El auge económico de los noventa hizo olvidar el crecimiento sin límites de la brecha que separa a los ricos y los pobres. De pronto, el país entero empezó a jugar a la Bolsa de Valores, y desde los empleados de limpieza hasta los directores de empresa todos se convirtieron en inversionistas. La gran recesión ocurrida durante el segundo mandato de George W. Bush permitió la llegada al poder de Obama, pero  aunque la economía de Estados Unidos ha superado la crisis, las desigualdades o solo persisten sino que han aumentado.
En la actualidad, más del cuarenta por ciento del ingreso total de la población estadounidense está en manos del diez por ciento de los que reciben mayores ganancias. Las cifras son similares a las existentes por los tumultuosos veinte del siglo pasado, que luego fueron reducidas hasta finales de los años setenta, cuando comenzaron a aumentar de nuevo. El uno por ciento de las familias más acaudaladas poseen en la actualidad más del cuarenta por ciento de todos los medios económicos, entre ellos viviendas e inversiones financieras, lo que es superior a cualquier cifra en años anteriores a 1929. Como señala el exasesor republicano Kevin Phillips en su libro Wealth and Democracy, Estados Unidos ha regresado a la época de los Vanderbilt, Rockefeller, Carnegie y Morgan de finales del siglo XIX.
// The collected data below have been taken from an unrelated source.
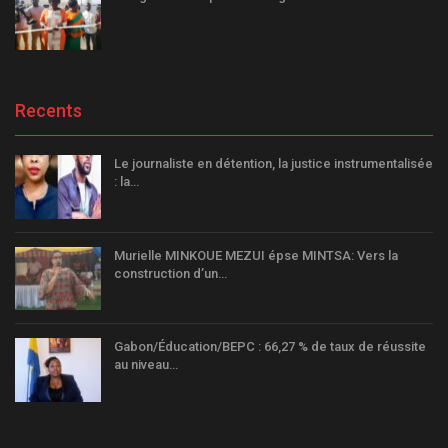
Recents
Le journaliste en détention, la justice instrumentalisée
: la…
Murielle MINKOUE MEZUI épse MINTSA: Vers la
construction d’un…
Gabon/Éducation/BEPC : 66,27 % de taux de réussite
au niveau…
Pese a las cifras, poco hace esperar que esta nación tome un rumbo más sensato, que renazca el interés en que el extraordinario avance tecnológico también debe reflejarse en una reducción de la jornada laboral y en mejores beneficios para los empleados, y no sólo en las cuentas bancarias de los grandes ejecutivos y poderosos accionistas.
Aunque hablar del deterioro de la case media ha vuelto a ser un tema predominante en la campaña electoral, durante discursos y en la mayoría de los casos lo que ha imperado son las promesas y críticas al contrario. En lo que hasta el momento no entran en detalle, ninguno de los dos casi seguros candidatos presidenciales, es en lo limitado de sus acciones para detener ese declive. El crecimiento de la clase media siempre fue el colchón para atajar las desigualdades, el antídoto perfecto ante la lucha de clases y la esperanza de millones. Ahora, tras la guerra fría, la desaparición de la Unión Soviética y el campo socialista, un desarrollo tecnológico impresionante y un avance sostenido del comercio global, el mundo asiste una época de crecimiento de las desigualdades económicas y sociales.
Contrario a lo que se pensó en un primer momento, lo que podría considerarse la revolución postindustrial de las empresas dot.com y la internet no significó un crecimiento de la clase media y la pequeña empresa. En primer lugar porque tras el estallido de la burbuja gran número de ellas fracasaron, y en segundo porque se produjo un fenómeno de asimilación, en que la dot.com se adoptó como parte de una empresa ya existente, y los verdaderos triunfadores se convirtieron en grandes empresas con un personal reducido. De esta manera, la economía tradicional terminó controlando la tecnología, salvo casos excepcionales. Al final, el verdadero éxito no se concreta hasta que se cotiza en Wall Street.
Es curioso en este sentido, observar como ambos candidatos presidenciales, más que presentar una visión de futuro, prometen una vuelta al pasado. Y cada vez más la elección presidencial se encamina a convertirse en un espejismo, si sale Clinton, o en una pesadilla, si triunfa Trump.